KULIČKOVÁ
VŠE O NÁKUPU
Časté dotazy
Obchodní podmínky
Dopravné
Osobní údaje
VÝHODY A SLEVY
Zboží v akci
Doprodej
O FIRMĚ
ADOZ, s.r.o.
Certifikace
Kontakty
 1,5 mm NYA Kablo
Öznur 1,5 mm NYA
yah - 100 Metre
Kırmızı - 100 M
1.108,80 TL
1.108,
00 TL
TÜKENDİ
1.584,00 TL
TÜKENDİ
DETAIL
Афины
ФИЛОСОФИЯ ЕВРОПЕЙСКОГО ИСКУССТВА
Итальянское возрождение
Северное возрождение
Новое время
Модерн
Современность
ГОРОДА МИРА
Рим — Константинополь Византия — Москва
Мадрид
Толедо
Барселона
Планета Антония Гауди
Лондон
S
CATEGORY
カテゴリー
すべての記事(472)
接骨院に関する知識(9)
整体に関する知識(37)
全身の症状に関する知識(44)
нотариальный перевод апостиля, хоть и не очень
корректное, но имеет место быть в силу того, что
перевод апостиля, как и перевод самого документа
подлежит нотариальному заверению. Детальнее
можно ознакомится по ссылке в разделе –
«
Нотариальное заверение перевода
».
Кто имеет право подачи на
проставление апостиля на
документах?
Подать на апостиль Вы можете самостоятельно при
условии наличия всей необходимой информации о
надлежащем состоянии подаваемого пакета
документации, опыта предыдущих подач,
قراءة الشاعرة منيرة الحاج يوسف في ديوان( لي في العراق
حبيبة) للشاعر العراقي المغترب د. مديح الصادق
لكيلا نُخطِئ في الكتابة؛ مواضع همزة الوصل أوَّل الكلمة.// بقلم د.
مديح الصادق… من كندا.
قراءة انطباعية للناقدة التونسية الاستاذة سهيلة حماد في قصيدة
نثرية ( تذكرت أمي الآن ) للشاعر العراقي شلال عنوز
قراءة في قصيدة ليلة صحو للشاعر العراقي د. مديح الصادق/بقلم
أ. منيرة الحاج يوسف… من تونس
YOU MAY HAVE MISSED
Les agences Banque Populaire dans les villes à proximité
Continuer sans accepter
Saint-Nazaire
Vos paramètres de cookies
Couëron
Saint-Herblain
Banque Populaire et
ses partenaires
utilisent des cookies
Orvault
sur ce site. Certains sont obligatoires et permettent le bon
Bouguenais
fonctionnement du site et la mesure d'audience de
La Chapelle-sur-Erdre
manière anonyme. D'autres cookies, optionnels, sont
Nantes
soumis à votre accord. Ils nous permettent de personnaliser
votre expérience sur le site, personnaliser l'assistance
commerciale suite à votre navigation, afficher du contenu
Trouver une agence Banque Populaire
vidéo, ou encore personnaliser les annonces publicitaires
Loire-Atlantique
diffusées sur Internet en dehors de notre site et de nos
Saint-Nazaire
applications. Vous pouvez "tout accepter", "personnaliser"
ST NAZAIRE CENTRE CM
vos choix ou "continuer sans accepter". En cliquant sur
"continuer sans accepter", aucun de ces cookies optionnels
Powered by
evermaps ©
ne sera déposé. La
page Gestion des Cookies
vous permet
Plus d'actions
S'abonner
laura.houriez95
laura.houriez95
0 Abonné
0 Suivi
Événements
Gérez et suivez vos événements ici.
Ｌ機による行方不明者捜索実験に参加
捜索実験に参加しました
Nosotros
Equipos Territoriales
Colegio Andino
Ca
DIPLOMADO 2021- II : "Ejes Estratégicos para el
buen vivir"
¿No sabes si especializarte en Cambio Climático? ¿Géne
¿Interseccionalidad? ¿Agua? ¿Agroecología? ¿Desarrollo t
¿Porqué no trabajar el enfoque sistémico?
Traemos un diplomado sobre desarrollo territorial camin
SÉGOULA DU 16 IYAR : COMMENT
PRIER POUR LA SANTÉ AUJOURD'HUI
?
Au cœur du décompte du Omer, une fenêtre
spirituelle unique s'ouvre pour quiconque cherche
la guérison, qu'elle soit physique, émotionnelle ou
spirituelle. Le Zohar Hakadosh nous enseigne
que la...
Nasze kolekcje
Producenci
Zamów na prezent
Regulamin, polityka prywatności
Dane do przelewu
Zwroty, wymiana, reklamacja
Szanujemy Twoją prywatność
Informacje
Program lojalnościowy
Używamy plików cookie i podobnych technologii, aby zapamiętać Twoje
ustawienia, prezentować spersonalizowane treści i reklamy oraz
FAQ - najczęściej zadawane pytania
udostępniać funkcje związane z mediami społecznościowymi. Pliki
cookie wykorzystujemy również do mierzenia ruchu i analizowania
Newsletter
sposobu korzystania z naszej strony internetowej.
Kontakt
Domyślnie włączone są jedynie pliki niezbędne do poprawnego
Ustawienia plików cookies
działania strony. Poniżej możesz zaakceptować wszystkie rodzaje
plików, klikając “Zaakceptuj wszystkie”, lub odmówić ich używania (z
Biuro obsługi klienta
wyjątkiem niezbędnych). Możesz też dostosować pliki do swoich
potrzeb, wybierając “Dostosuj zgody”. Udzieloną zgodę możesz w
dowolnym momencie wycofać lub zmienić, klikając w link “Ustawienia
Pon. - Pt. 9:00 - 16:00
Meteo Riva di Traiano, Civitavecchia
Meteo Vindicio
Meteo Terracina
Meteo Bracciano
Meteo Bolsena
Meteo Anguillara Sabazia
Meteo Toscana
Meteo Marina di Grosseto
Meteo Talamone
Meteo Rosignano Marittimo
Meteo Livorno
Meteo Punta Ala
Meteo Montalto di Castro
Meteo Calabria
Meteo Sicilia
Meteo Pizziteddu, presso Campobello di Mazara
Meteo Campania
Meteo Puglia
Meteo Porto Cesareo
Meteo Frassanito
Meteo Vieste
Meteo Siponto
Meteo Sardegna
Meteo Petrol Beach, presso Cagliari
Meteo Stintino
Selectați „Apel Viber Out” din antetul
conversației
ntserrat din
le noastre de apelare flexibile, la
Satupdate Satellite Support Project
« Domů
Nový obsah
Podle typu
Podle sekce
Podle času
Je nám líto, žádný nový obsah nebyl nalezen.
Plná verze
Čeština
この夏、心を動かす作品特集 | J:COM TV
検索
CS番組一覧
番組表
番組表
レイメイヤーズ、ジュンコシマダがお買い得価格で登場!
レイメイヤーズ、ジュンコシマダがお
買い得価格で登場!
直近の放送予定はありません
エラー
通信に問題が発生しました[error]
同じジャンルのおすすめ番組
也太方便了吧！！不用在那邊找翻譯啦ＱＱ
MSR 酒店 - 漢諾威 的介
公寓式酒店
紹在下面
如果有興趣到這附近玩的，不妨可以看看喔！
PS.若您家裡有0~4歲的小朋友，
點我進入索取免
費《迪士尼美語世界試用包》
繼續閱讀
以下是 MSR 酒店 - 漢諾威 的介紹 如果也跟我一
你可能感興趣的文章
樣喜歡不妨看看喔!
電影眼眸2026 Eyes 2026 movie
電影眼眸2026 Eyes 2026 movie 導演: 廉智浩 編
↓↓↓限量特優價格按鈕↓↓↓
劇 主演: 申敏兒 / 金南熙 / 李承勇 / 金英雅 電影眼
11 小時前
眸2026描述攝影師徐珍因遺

Task goal => Your job is to return all lines above that hold the word "permettent".

Solution below =>
sur ce site. Certains sont obligatoires et permettent le bon
soumis à votre accord. Ils nous permettent de personnaliser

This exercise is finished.